A decision has been made today – not that it was much of a decision. My life has never been one of a great many options; the currents of events always directing my footsteps – sometimes willingly, sometimes less so. Nevertheless it’s easy to put off thinking about the future it until there’s a piece of paper on the table in front you that needs your signature (I’ll tell you about it later – stay tuned).
It’s too easy to think of the suffering – even here a world away the intensity of the memories are always right there behind the firewall; waiting to be accessed – something I do often, probably too often. It’s my life – who I am – what I’ve done; how could I not? My value, as the economists would say. But I do wonder if I’m ready to return. The desert has been good for me – my turbulent soul has found some rest; among the people and in the places that I knew before it all started. But is it enough? I suppose that’s a question without an answer.
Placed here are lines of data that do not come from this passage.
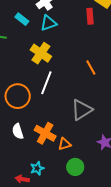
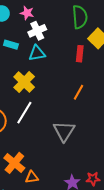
cyan rectangle: (22, 19) -> (11, 45), turned -32
orange line: (91, 67) -> (79, 92), moved, turned 49
gray triangle: (82, 110) -> (64, 131), moved, turned -35

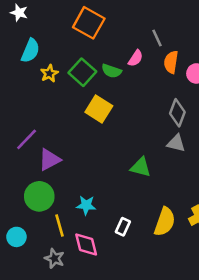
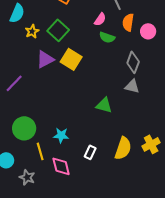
green semicircle: (111, 71) -> (107, 37), moved
purple triangle: (49, 160) -> (45, 59), moved
gray star: (54, 258) -> (27, 177), moved

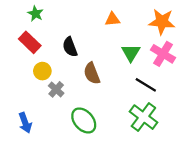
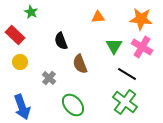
red rectangle: (30, 42) -> (15, 35), moved
yellow circle: (42, 71) -> (20, 62), moved
blue arrow: (25, 123) -> (22, 107), size x1.4

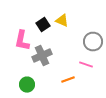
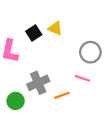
gray cross: (42, 56) -> (38, 83), moved

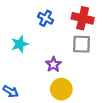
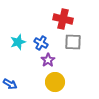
blue cross: (46, 18) -> (41, 43), moved
red cross: (83, 18) -> (63, 19), moved

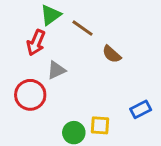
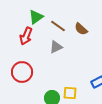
brown semicircle: (112, 54) -> (81, 29), moved
gray triangle: (56, 70) -> (56, 47), moved

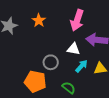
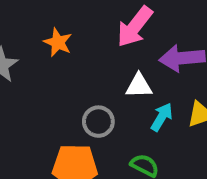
pink arrow: (77, 20) -> (135, 27), turned 30

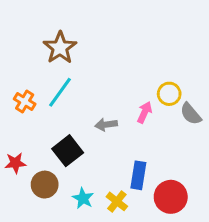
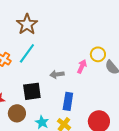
black square: (68, 151) -> (32, 91), turned 30
blue rectangle: (138, 175) -> (68, 101), moved

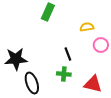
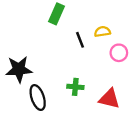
black line: (68, 54) -> (80, 40), moved

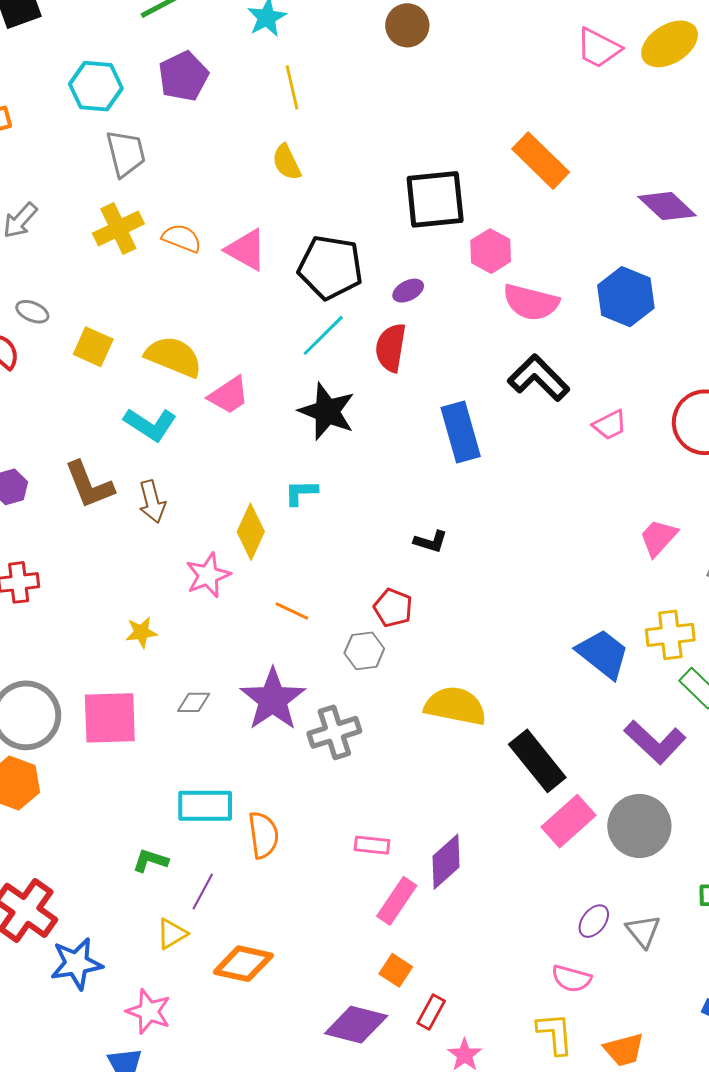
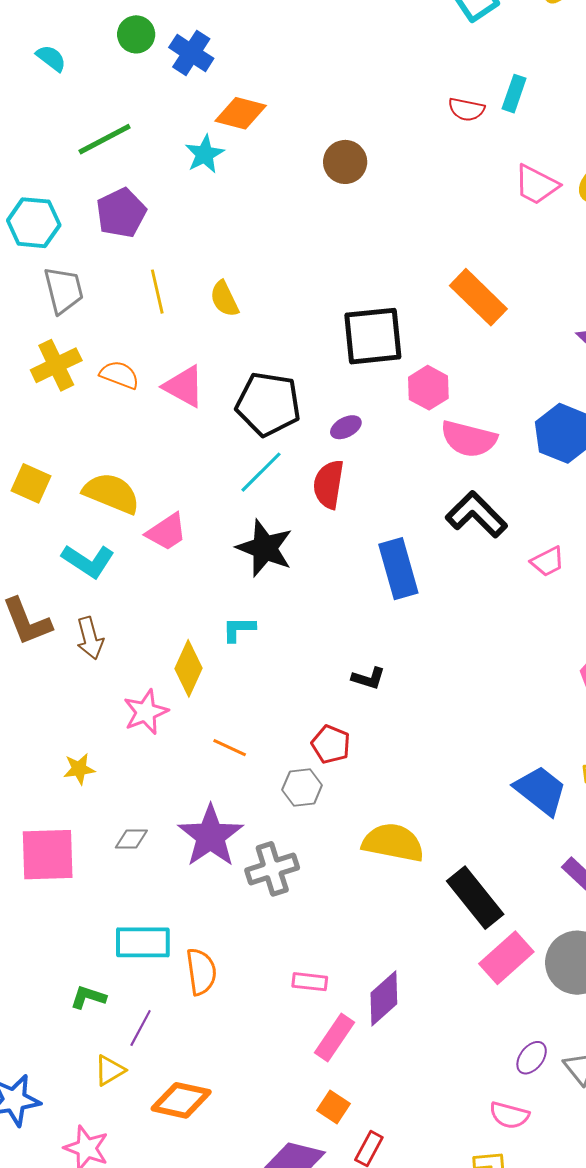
yellow line: (292, 87) -> (157, 292), moved

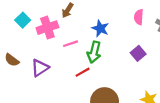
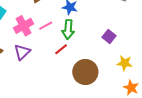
pink cross: (47, 28) -> (24, 26), moved
purple square: (138, 53) -> (109, 37), moved

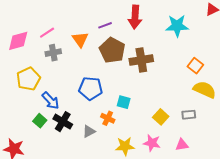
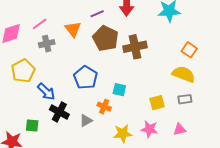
blue pentagon: (91, 88) -> (86, 78), turned 30
yellow semicircle: (205, 90) -> (184, 74), moved
yellow square: (161, 117) -> (157, 103), turned 35
green square: (40, 121) -> (32, 125), moved, turned -32

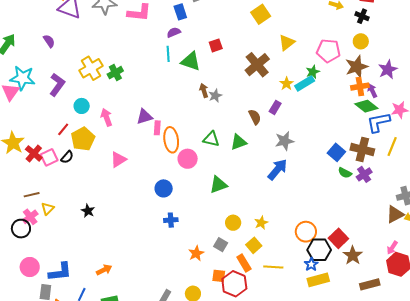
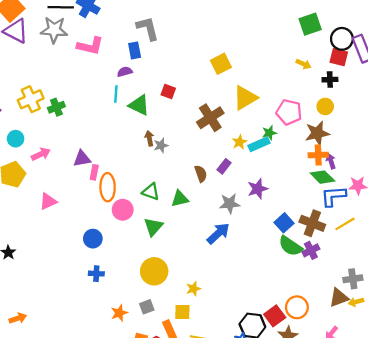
black cross: (362, 16) -> (330, 80), turned -32
yellow triangle: (287, 43) -> (245, 98), size x1.4
red square: (216, 45) -> (168, 91), turned 32
purple star: (388, 70) -> (258, 189), moved
pink arrow: (106, 117) -> (41, 154), turned 78
yellow line: (392, 146) -> (345, 224), turned 30
green semicircle: (345, 173) -> (290, 246), size x1.6
green triangle: (218, 185) -> (153, 227), moved, turned -36
yellow circle: (233, 223) -> (154, 271), moved, size x1.6
orange circle: (306, 232) -> (297, 307), moved
gray square: (221, 245) -> (147, 307), turned 32
yellow square: (254, 245) -> (182, 312), turned 35

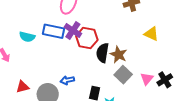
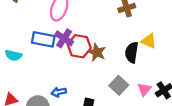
cyan semicircle: (27, 37) -> (13, 55), moved
black semicircle: (103, 53) -> (132, 52), moved
brown star: (118, 55) -> (97, 52), moved

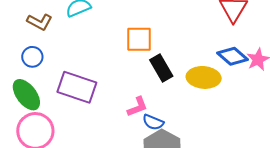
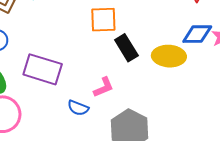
blue diamond: (232, 56) -> (197, 34), turned -40
blue semicircle: (153, 122) -> (78, 108), moved

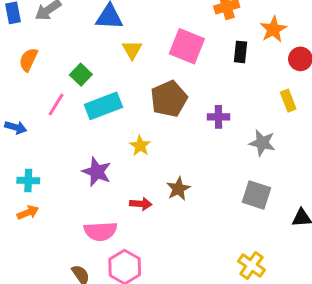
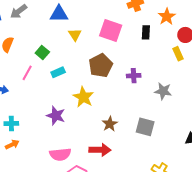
yellow rectangle: (288, 101) -> (178, 54), moved
cyan rectangle: (103, 106) -> (58, 72), size x0.6
yellow star: (140, 146) -> (83, 97), size x1.5
gray square: (257, 195) -> (145, 127), moved
red arrow: (141, 204) -> (100, 150), moved, size x1.5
“Life is like a wave,” a wise man I used to know once explained to me. “And you are the surfer facing the waters, looking for that perfect one; yours. They come relentlessly, swelling sometimes harder and sometimes softer while you wait at the line-up. But which one to ride? Any of them might do – but you must know better, must distinguish. When you make your choice, you need to commit – all in; the wave will not forgive the hesitant. You then ride it with all your skill, using your experience and your knowledge of the currents. And, maybe most important, you should know when to get off. This is the hardest thing, because you will not want to. You are having a great time; and the power is so addictive, the energy should be endless, right? Why can’t I just abide? But if you do, before you know it the whitewater will be upon you and you will be crushed against the rocks.”
I have missed the wave a few times – I know this, can admit it to myself now even if at the time I pretended it wasn’t so. Worse, once or twice I have ridden the wave too long; something that caused immense pain and heartache. As I paddle forward, preparing to catch the next wave I can’t but stop and wonder if it is actually cresting, and I just can’t see it. If the whitewater is waiting on the other side of my blindness. Futile conjecture, I know – I have a family to feed too; and this is what I do, right? But still, I cannot help but wonder if my luck will hold. Will the wave support me just a little longer? Or will the tide crashing around transform me into another victim of the madness – like so many I have known?
Idle thoughts on an idle afternoon, I suppose. Either way, only time will tell.